Drink of the Week: Mr. Pepper


Just as I’m writing this the mayor of Los Angeles has cleared the beaches and at least technically banned pretty much all types of social festivities (well, if you live alone, anyway), and fireworks displays of any kind. Nevertheless, no law yet known can take away my right to bear armaments that explode in my mouth. And that brings me to this year’s Independence Day drink that is both sweet and hot as you like it.

Mr. Pepper comes to us from the people behind Clyde May’s Alabama Whiskey. Before the booze fairy gifted me with a bottle, I knew that most bourbon was from Kentucky, some of the best ryes are from Pennsylvania, and Tennessee whiskey is also a thing and not just Jack Daniels. Now that I know Alabama whiskey is a thing, on the strength of my experience with Clyde May’s I’m willing to say that it’s a category worth exploring even if there doesn’t seem to be a lot of competition.

It seems that Clyde May was a ‘Bama moonshiner who came up with the idea of adding apples to the aging process of a bourbon type of whiskey. As brewed legally by his apparent descendants, this relatively new brand is definitely worth its $30+ price tag, especially if you’re looking for a whiskey that’s just a hair different but which also mixes as nicely as any of your better quality bourbons.

As for the Mr. Pepper created by some anonymous but clever mixologist, it fills a niche most people never asked for but they should have. A sweet-hot bloody Mary sour, sans the tomato. If that sounds like something you’d like to try then you definitely want to try this.

Mr. Pepper 

1 1/2 ounces whiskey (preferably Alabama style or bourbon)
3/4 ounce fresh lemon juice
3/4 ounce simple syrup
2-3 dashes hot sauce
2-3 dashes Worcestershire sauce

Put all of the ingredients in a cocktail shaker with a lot of ice and shake vigorously for as long as you can stand. Strain into a chilled cocktail. Sip and wait for the heat and spicy flavors to sneak up on your tastebuds like a teenager with an M-80.


I have to admit that I fell in love with the idea of this drink on paper but, in reality, it’s a tantalizer refresher of a pick-me-up/chill-me-out. As always, your choice of products will make a big difference.

Regular readers know that I love mixing it up with booze brands but cocktails do not live by alcohol alone and this week I got to play with a bunch of different hot sauces.

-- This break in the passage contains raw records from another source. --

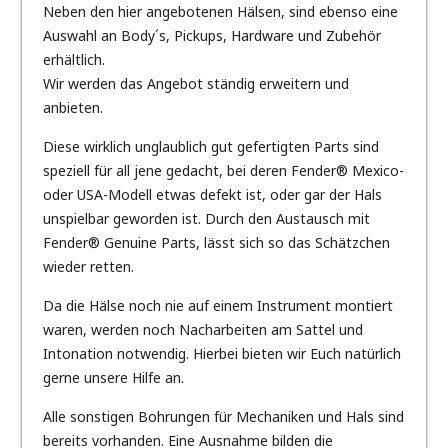
Neben den hier angebotenen Hälsen, sind ebenso eine
Auswahl an Body´s, Pickups, Hardware und Zubehör
erhältlich.
Wir werden das Angebot ständig erweitern und
anbieten.
Diese wirklich unglaublich gut gefertigten Parts sind
speziell für all jene gedacht, bei deren Fender® Mexico-
oder USA-Modell etwas defekt ist, oder gar der Hals
unspielbar geworden ist. Durch den Austausch mit
Fender® Genuine Parts, lässt sich so das Schätzchen
wieder retten.
Da die Hälse noch nie auf einem Instrument montiert
waren, werden noch Nacharbeiten am Sattel und
Intonation notwendig. Hierbei bieten wir Euch natürlich
gerne unsere Hilfe an.
Alle sonstigen Bohrungen für Mechaniken und Hals sind
bereits vorhanden. Eine Ausnahme bilden die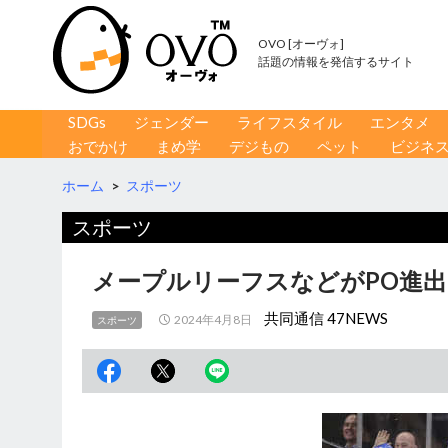
OVO [オーヴォ]
話題の情報を発信するサイト
コンテンツへ移動
検
SDGs
ジェンダー
ライフスタイル
エンタメ
索
おでかけ
まめ学
デジもの
ペット
ビジネ
ホーム
>
スポーツ
スポーツ
メープルリーフスなどがPO進出 
共同通信 47NEWS
2024年4月8日
スポーツ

My refrigerator nearly always plays host to several brands, both Louisiana and Mexican style, so it wasn’t hard and the drink leaves plenty of room for experimentation. In terms of what I can find at my local supermarkets, on the other hand, Lea & Perrin’s is pretty much the only quality Worcestershire, so I had to stick with that.

Crystal is an outstanding, budget-friendly brand and it was just about perfect. It’s more expensive and better-known cousin, Tabasco, had a more pronounced flavor. I also loved the ruling queen of Mexican hot sauces, Cholula, which had some richness to it. Also interesting was Tapatio, super-inexpensive and super ubiquitous here in Southern California, which brought some not entirely unwelcome enchilada flavor to the fiesta. Finally, I forgot to add the Worcestershire sauce once or twice — only slightly less awesome.

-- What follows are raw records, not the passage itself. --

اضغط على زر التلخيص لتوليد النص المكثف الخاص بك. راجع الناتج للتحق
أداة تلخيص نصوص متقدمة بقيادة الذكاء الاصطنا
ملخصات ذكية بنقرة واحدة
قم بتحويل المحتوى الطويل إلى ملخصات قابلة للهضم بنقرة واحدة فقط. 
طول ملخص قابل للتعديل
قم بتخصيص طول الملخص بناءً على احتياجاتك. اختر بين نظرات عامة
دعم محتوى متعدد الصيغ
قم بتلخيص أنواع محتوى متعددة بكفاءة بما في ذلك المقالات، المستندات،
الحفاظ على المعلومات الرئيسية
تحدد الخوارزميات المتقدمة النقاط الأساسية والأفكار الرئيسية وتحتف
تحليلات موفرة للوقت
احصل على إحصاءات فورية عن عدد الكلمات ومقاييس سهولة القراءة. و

Of course, the whiskey choices have an impact as well. Yes, the Clyde May’s Alabama whiskey was just about perfect with the balance of sweet, sour, and spicy hot flavors; it blended nicely but never entirely got lost in the mix with a smooth undercurrent that might offer a faint hint of caramel apples.

Using the Clyde Mays rye we looked at last week was substantially less outstanding in that it was less harmonious on the palette. The whiskey kind of hogged the stage slightly more than it should for this kind of a drink. though it was still likable. Much better was 103 proof Fighting Cock bourbon which definitely brought some fight to the drink in a good way — because it also brings some sweetness and some heat, though of the alcoholic type.

Have a happy one.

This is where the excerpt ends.